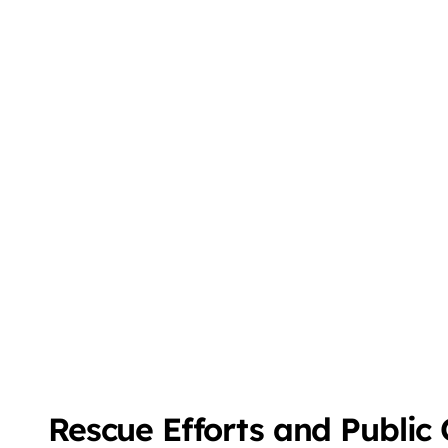
Rescue Efforts and Public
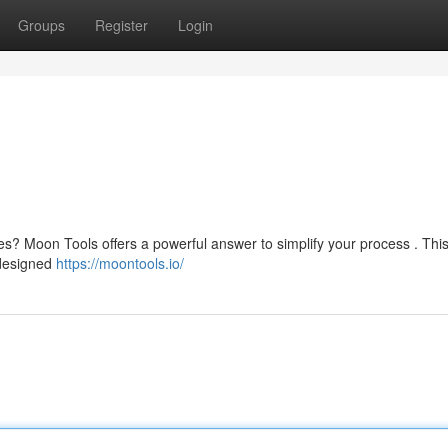
Groups
Register
Login
ives? Moon Tools offers a powerful answer to simplify your process . This
 designed
https://moontools.io/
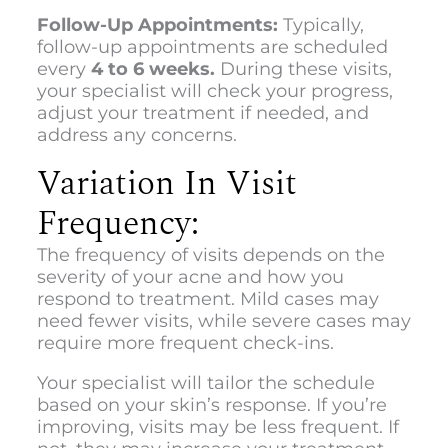
Follow-Up Appointments:
Typically,
follow-up appointments are scheduled
every
4 to 6 weeks.
During these visits,
your specialist will check your progress,
adjust your treatment if needed, and
address any concerns.
Variation In Visit
Frequency:
The frequency of visits depends on the
severity of your acne and how you
respond to treatment. Mild cases may
need fewer visits, while severe cases may
require more frequent check-ins.
Your specialist will tailor the schedule
based on your skin’s response. If you’re
improving, visits may be less frequent. If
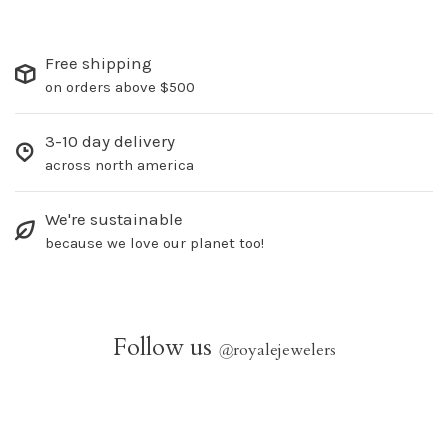
Free shipping
on orders above $500
3-10 day delivery
across north america
We're sustainable
because we love our planet too!
Follow us
@
royalejewelers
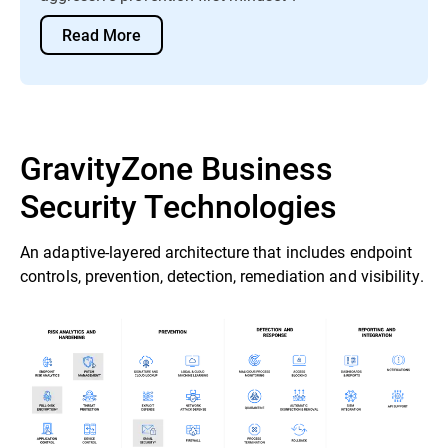
Read More
GravityZone Business
Security Technologies
An adaptive-layered architecture that includes endpoint
controls, prevention, detection, remediation and visibility.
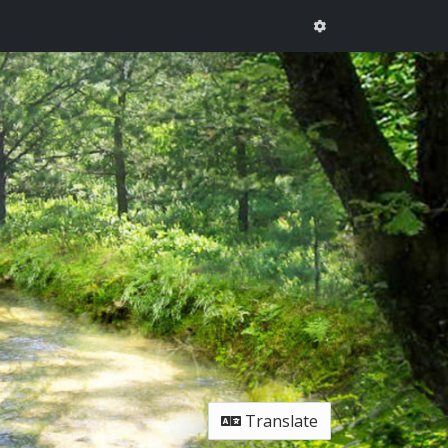
Translate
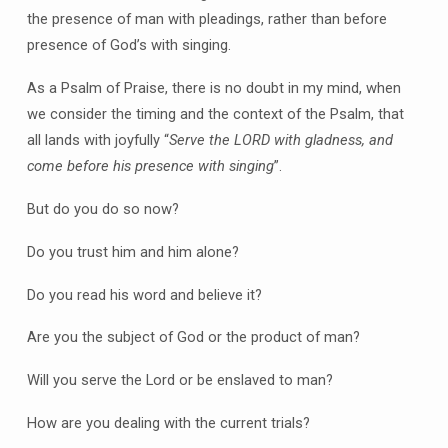
the presence of man with pleadings, rather than before
presence of God’s with singing.
As a Psalm of Praise, there is no doubt in my mind, when
we consider the timing and the context of the Psalm, that
all lands with joyfully “
Serve the LORD with gladness, and
come before his presence with singing
”.
But do you do so now?
Do you trust him and him alone?
Do you read his word and believe it?
Are you the subject of God or the product of man?
Will you serve the Lord or be enslaved to man?
How are you dealing with the current trials?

------------------------------------------------------------------------

YOUR INSTRUCTIONS: Scan the material above for the word "with". Copy each line where it occurs.

ANSWER TO THIS PROBLEM:
the presence of man with pleadings, rather than before
presence of God’s with singing.
all lands with joyfully “
Serve the LORD with gladness, and
come before his presence with singing
How are you dealing with the current trials?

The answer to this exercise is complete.